When you show the reasoning—so it’s really, you know, they’re just doing—I don’t want to call them algorithmic tricks, but, you know, for essence, algorithmic tricks, right? Trying to get to that better answer. So it’s not like you can push for infinity here.

I think the bigger question right now is, how long are some of these model companies going to still be around? You know, there are so many companies, so much money has been invested, but, you know, there’s no ARR, right? You’re not seeing people making any money. And at some point, somebody is going to go, you know, I’ve spent 20, 30, 40 billion, and you’ve made, you know, a million dollars, right?

Like, some of these models are going to be out there and in trouble at the end of the day. And, you know, it wouldn’t surprise me if some of the well-known model providers that we have today if, in a year from now, a couple of the smaller name ones no longer exist.

Transformers and the Quest for AGI

David:
Yeah, I often wonder whether or not the basic transformer technology is sufficient to reach AGI. I feel like in the end, like you said, if all you're doing is really cool math, I don't know if we're gonna get to a point where we can have something that could be labeled as AGI.

And as long as we, the transformer technology is a brilliant, you know, for anybody who happens to be listening to this, if you've never read the white paper, all you need is attention. You should go out and do that immediately.
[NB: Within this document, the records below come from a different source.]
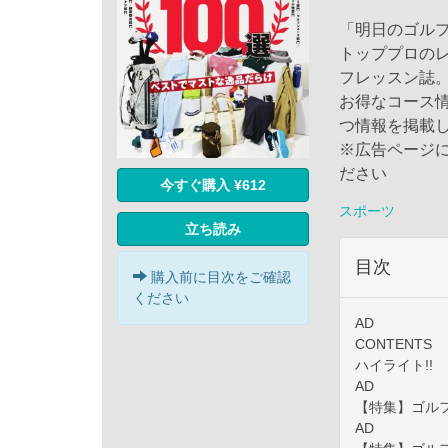
「明日のゴル
トッププロの
フレッスン誌
お得なコース
つ情報を掲載
※広告ページ
ださい
今すぐ購入 ¥612
スポーツ
立ち読み
目次
購入前に目次をご確認
ください
AD
CONTENTS
ハイライト!!
AD
【特集】ゴルフ
AD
It is a transformational white paper that literally changed the way our world works.

But, I also think our reliance on this transformer technology might also prevent us from ever really honestly achieving something that is self-thinking.

Bias in AI Training and Its Implications

Ryan:
I would say, you see, like, AI21 came out with their whole Mamba model, right, which is a variation on transformers, and companies are looking at variations on transformer models as they're going, and you brought up DeepSeek already.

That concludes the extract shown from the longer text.